● **EXERCISE BRIEF**: Output every entry below word for word, minus the images.

● **Extracted page text data**:
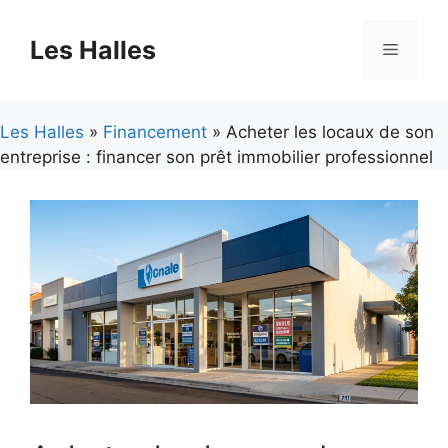
Aller
au
Les Halles
Menu
contenu
Les Halles
»
Financement
» Acheter les locaux de son
entreprise : financer son prêt immobilier professionnel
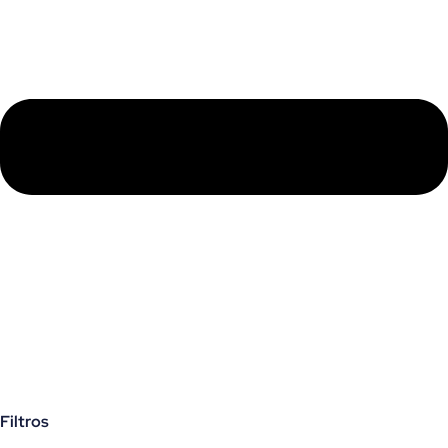
Filtros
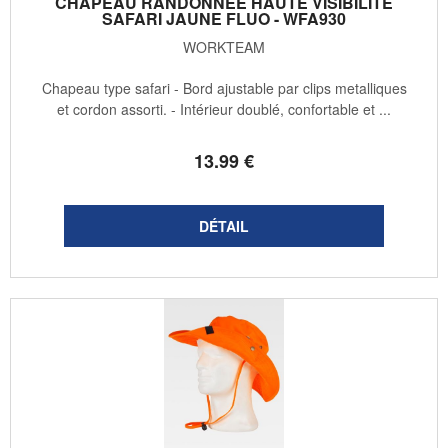
CHAPEAU RANDONNÉE HAUTE VISIBILITÉ
SAFARI JAUNE FLUO - WFA930
WORKTEAM
Chapeau type safari - Bord ajustable par clips metalliques
et cordon assorti. - Intérieur doublé, confortable et ...
13
.99
€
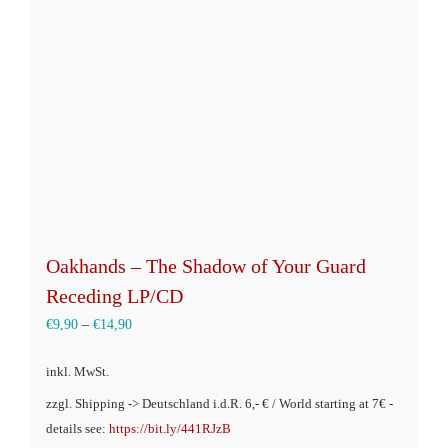
Oakhands – The Shadow of Your Guard
Receding LP/CD
€
9,90
–
€
14,90
inkl. MwSt.
zzgl. Shipping -> Deutschland i.d.R. 6,- € / World starting at 7€ -
details see:
https://bit.ly/441RJzB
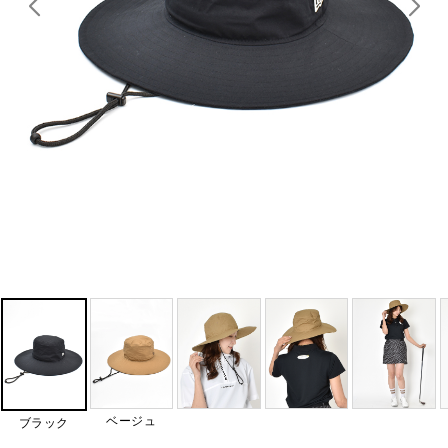
ベージュ
ブラック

● **YOUR SOLUTION**:
Aller
au
Les Halles
Menu
contenu
Les Halles
»
Financement
» Acheter les locaux de son
entreprise : financer son prêt immobilier professionnel
Filtros
CHAPEAU RANDONNÉE HAUTE VISIBILITÉ
SAFARI JAUNE FLUO - WFA930
WORKTEAM
Chapeau type safari - Bord ajustable par clips metalliques
et cordon assorti. - Intérieur doublé, confortable et ...
13
.99
€
Oakhands – The Shadow of Your Guard
Receding LP/CD
€
9,90
–
€
14,90
inkl. MwSt.
zzgl. Shipping -> Deutschland i.d.R. 6,- € / World starting at 7€ -
details see:
https://bit.ly/441RJzB
ベージュ
ブラック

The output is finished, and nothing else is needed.